FSIS also describes several labeling considerations regarding use of the bacteriophage P100 preparation in meat and poultry products. First, FSIS states that the ingredient should be listed as an ingredient on the label of the treated meat or poultry product.(1) FSIS refers to a rule that implements the use of standardized names rather than descriptive names for those standardized products (e.g., hot dogs) that permit the addition of antimicrobial agents and that the bacteriophage preparation would need to be stated in the ingredient listing on the product labeling.(2) FSIS indicates that when the bacteriophage P100 preparation would be applied to meat and poultry products whose standards of identity do not permit the addition of antimicrobial agents, the products would need to be descriptively named, e.g., "beef steak with an antimicrobial solutions to reduce microorganisms" and, again, the bacteriophage P100 preparation would need to be listed in the ingredient statement on the product labeling.

FSIS also mentions that the Federal meat and poultry products inspection regulations (9 CFR 424.21 (c)) limit the use of phosphates in meat and poultry to 5000 parts per million (ppm) based on the total product weight. FSIS notes that companies applying the bacteriophage preparation to meat and poultry products whose formulations contain added phosphates must ensure that the treatment does not increase the levels of phosphates beyond FSIS' current regulatory limits.

After reviewing the data on organoleptic changes (i.e., color, odor, and taste) associated with use of bacteriophage P100 preparation under the proposed conditions of use, FSIS concludes that the use of this phage preparation on RTE meat and poultry products would not have any adverse effects on the organoleptic properties. Consequently, FSIS does not have any objection to the use of bacteriophage P100 preparation, under the conditions described in the notice, for use as an antimicrobial agent on various non-standardized RTE meat and poultry products and standardized meat and poultry products that permit the use of any safe and suitable antimicrobial agent.

Further questions regarding use in meat and poultry products should be directed to Dr. Robert Post, Director, Labeling and Consumer Protection Staff, Office of Policy, Program, and Employee Development, Food Safety and Inspection Service, 1400 Independence Ave., S.W., Suite 602, Annex, Washington, DC 20250-3700. The telephone number for that office is (202) 205-0279 and the telefax number is (202) 205-3625.

Conclusion

Based on the information provided by EBI, as well as other information available to FDA, the agency has no questions at this time regarding EBI's conclusion that bacteriophage P100 preparation is GRAS under the intended conditions of use. The agency has not, however, made its own determination regarding bacteriophage P100 preparation. As always, it is the continuing responsibility of EBI to ensure that food ingredients that the firm markets are safe, and are otherwise in compliance with all applicable legal and regulatory requirements.

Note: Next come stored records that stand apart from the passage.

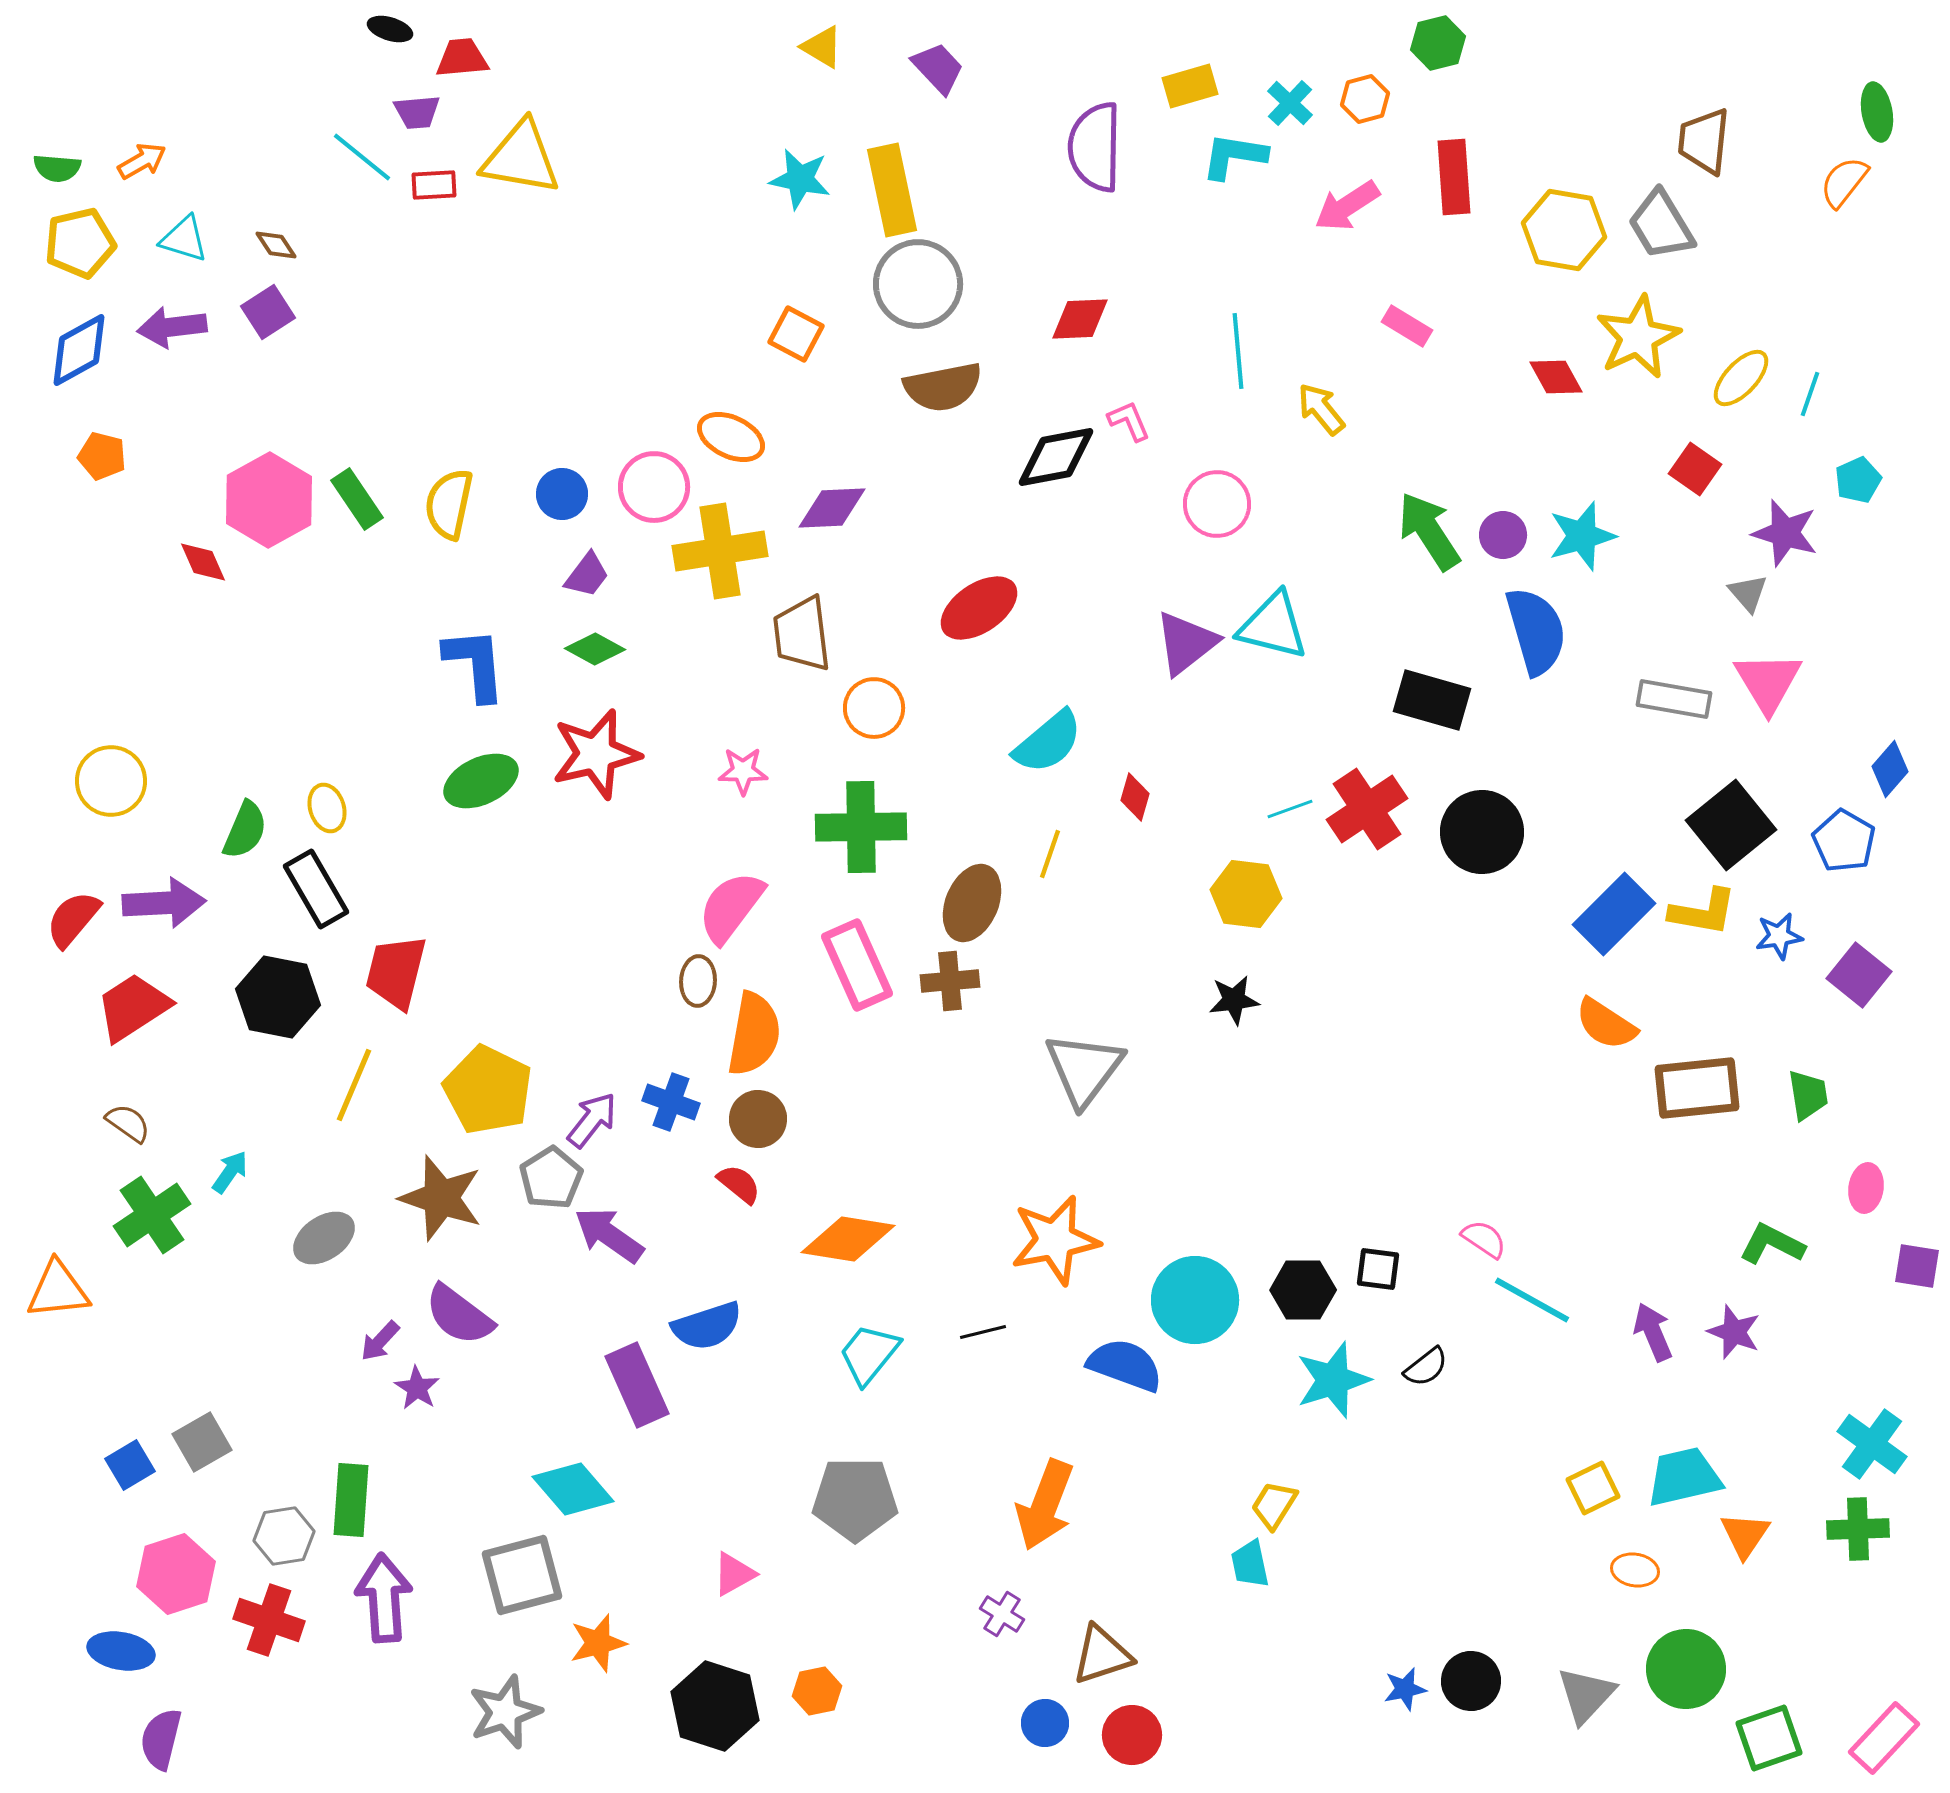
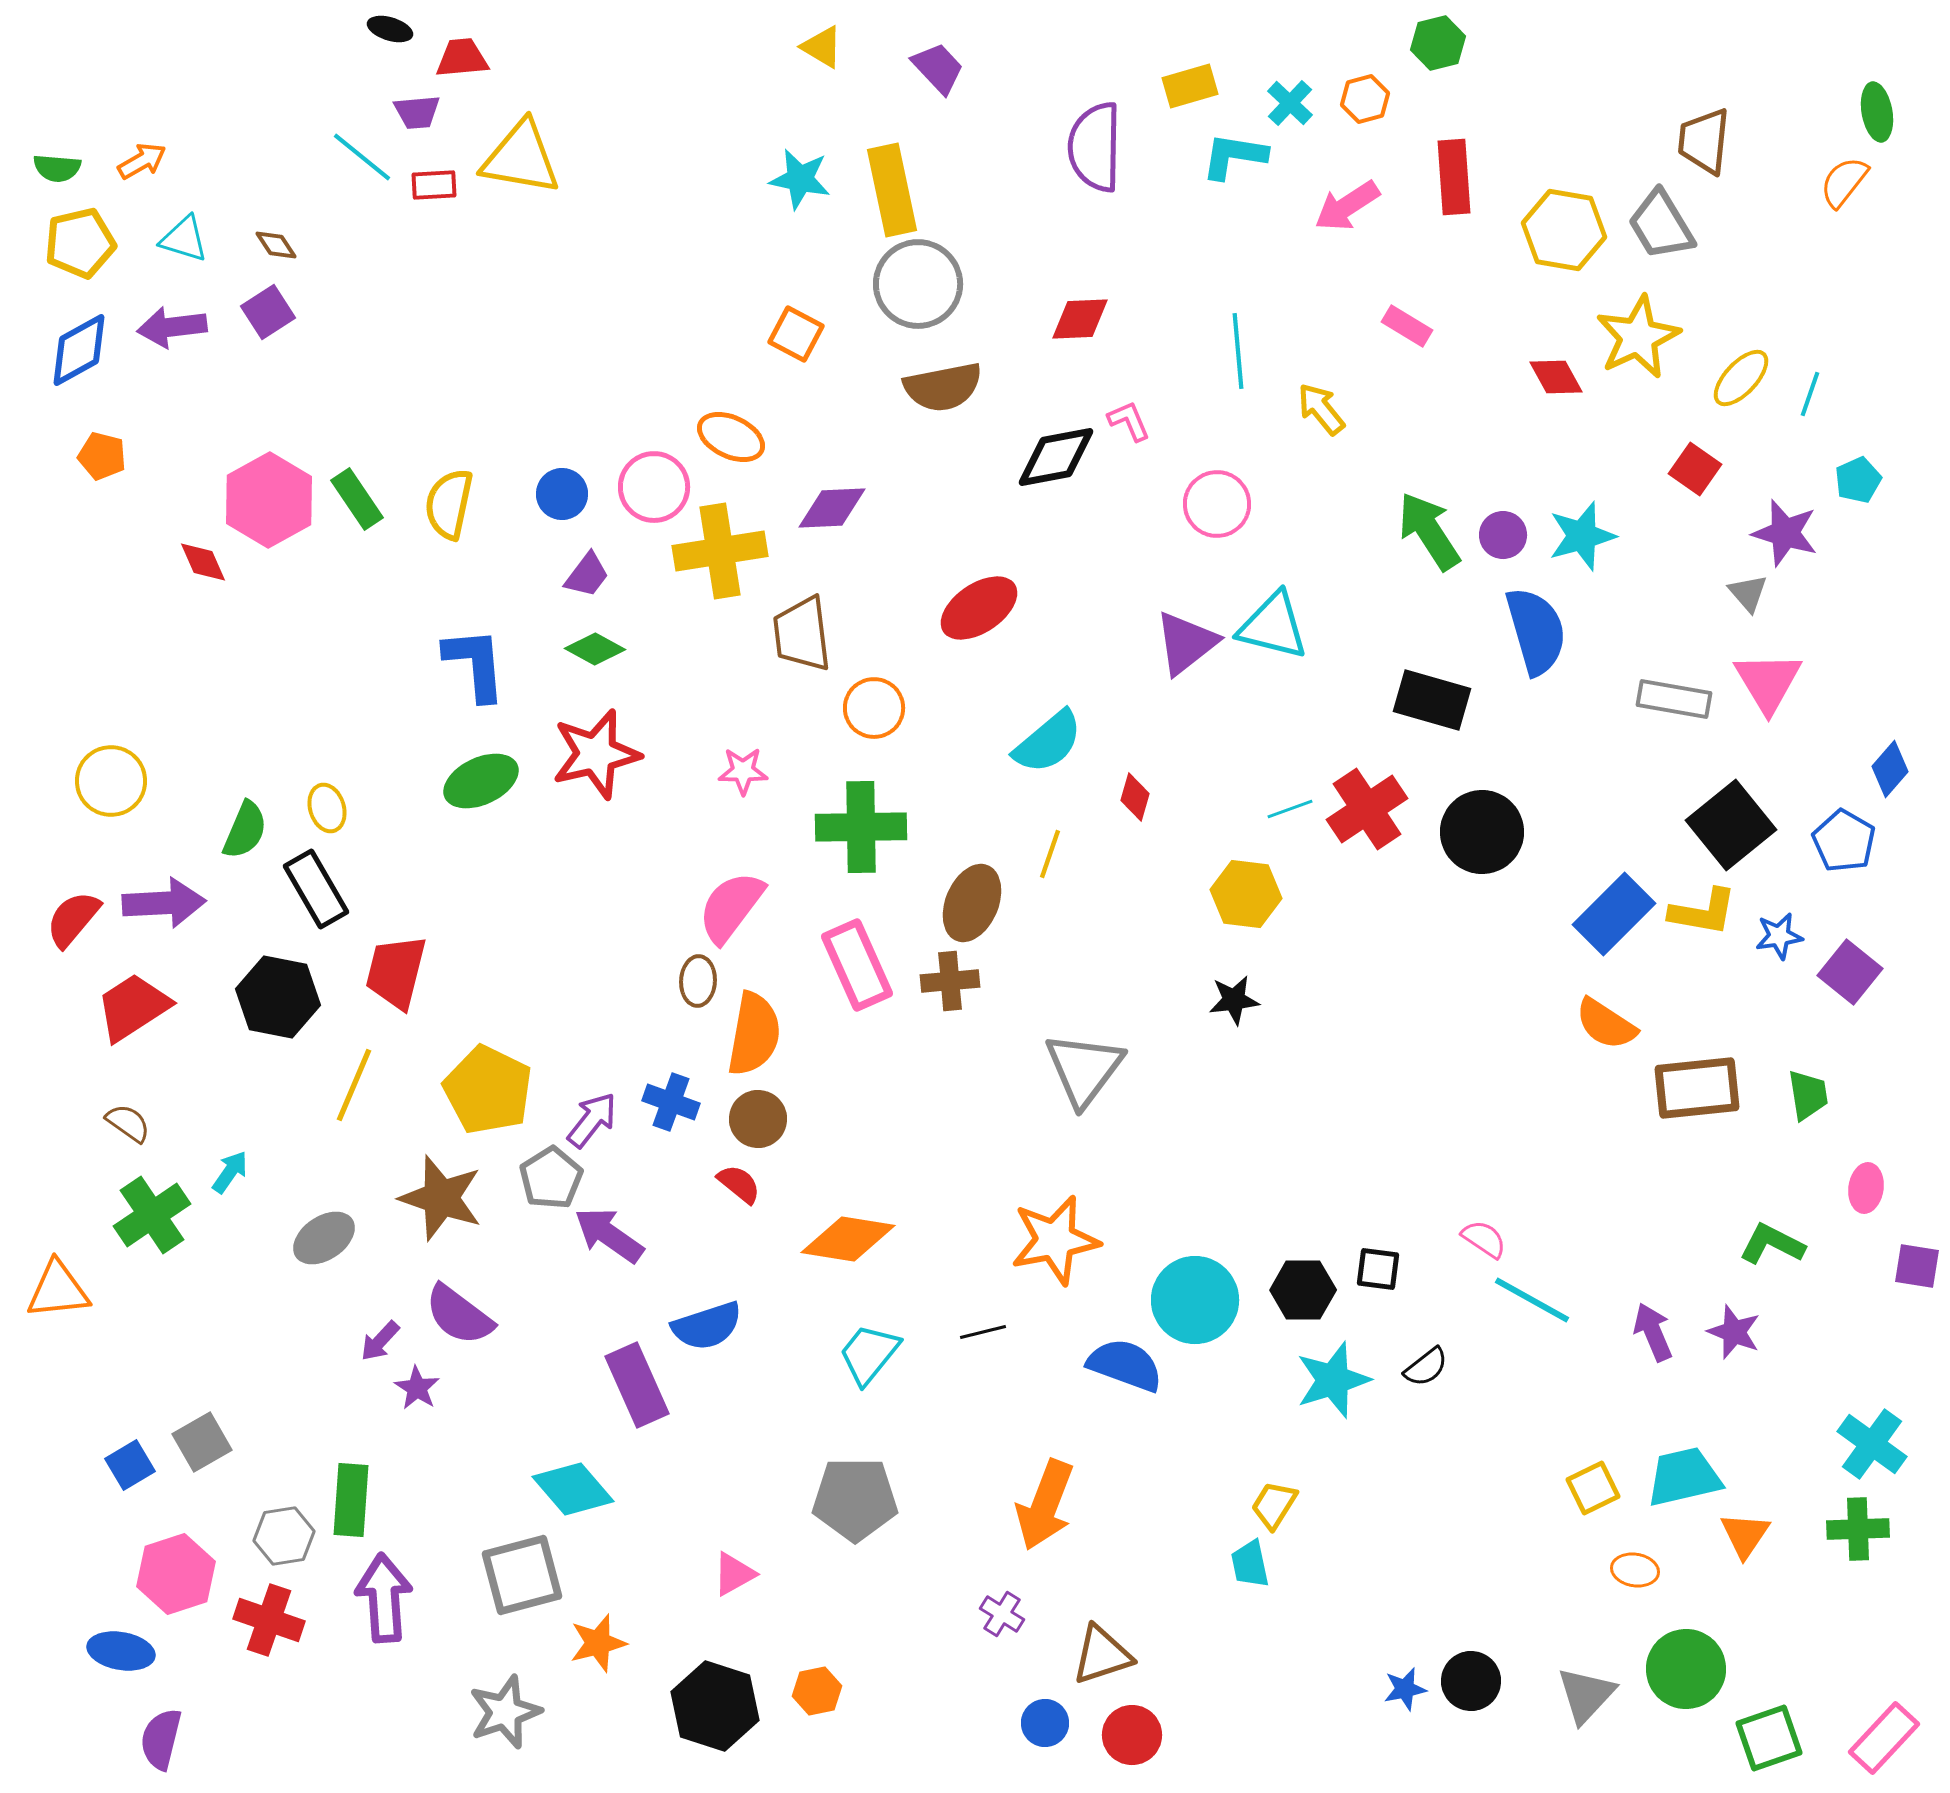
purple square at (1859, 975): moved 9 px left, 3 px up
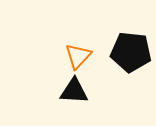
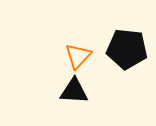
black pentagon: moved 4 px left, 3 px up
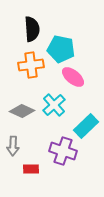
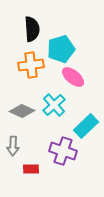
cyan pentagon: rotated 28 degrees counterclockwise
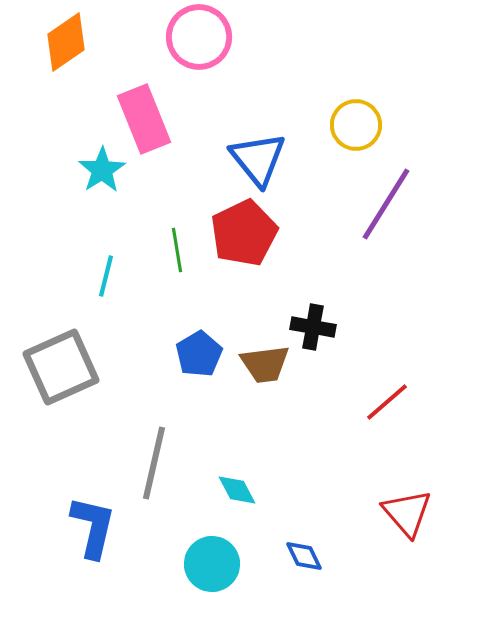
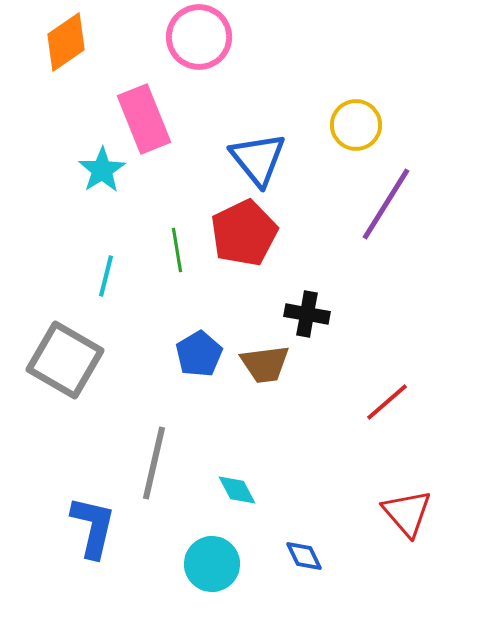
black cross: moved 6 px left, 13 px up
gray square: moved 4 px right, 7 px up; rotated 36 degrees counterclockwise
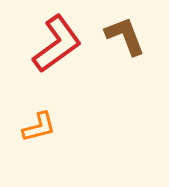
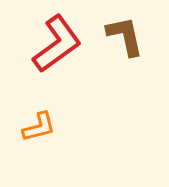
brown L-shape: rotated 9 degrees clockwise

In accordance with proposed 21 CFR 170.36(f), a copy of the text of this letter responding to GRN 000218, as well as a copy of the information in this notice that conforms to the information in the proposed GRAS exemption claim (proposed 21 CFR 170.36(c)(1)), is available for public review and copying on the homepage of the Office of Food Additive Safety (on the Internet at http://www.cfsan.fda.gov/~lrd/foodadd.html).

Sincerely,

Laura M. Tarantino, Ph.D.
Director
Office of Food Additive Safety
Center for Food Safety and Applied Nutrition



cc: Dr. Robert Post, Director
Labeling and Consumer Protection Staff
Office of Policy, Program and Employee Development
Food Safety and Inspection Service
1400 Independence Ave., SW, Suite 602, Annex
Washington, DC 20250-3700


(1)FSIS considers the use of the bacteriophage preparation to be inconsistent with the definition of a processing aid in 21 CFR 101.100(a)(3)(ii).

(2)On April 29, 2003, FSIS published a direct final rule in the Federal Register entitled "Approving Ingredients Used in the Production of Meat and Poultry Products: Use of Any Safe and Suitable Binder or Antimicrobial Agent in Meat and Poultry Products with Standards of Identity or Composition."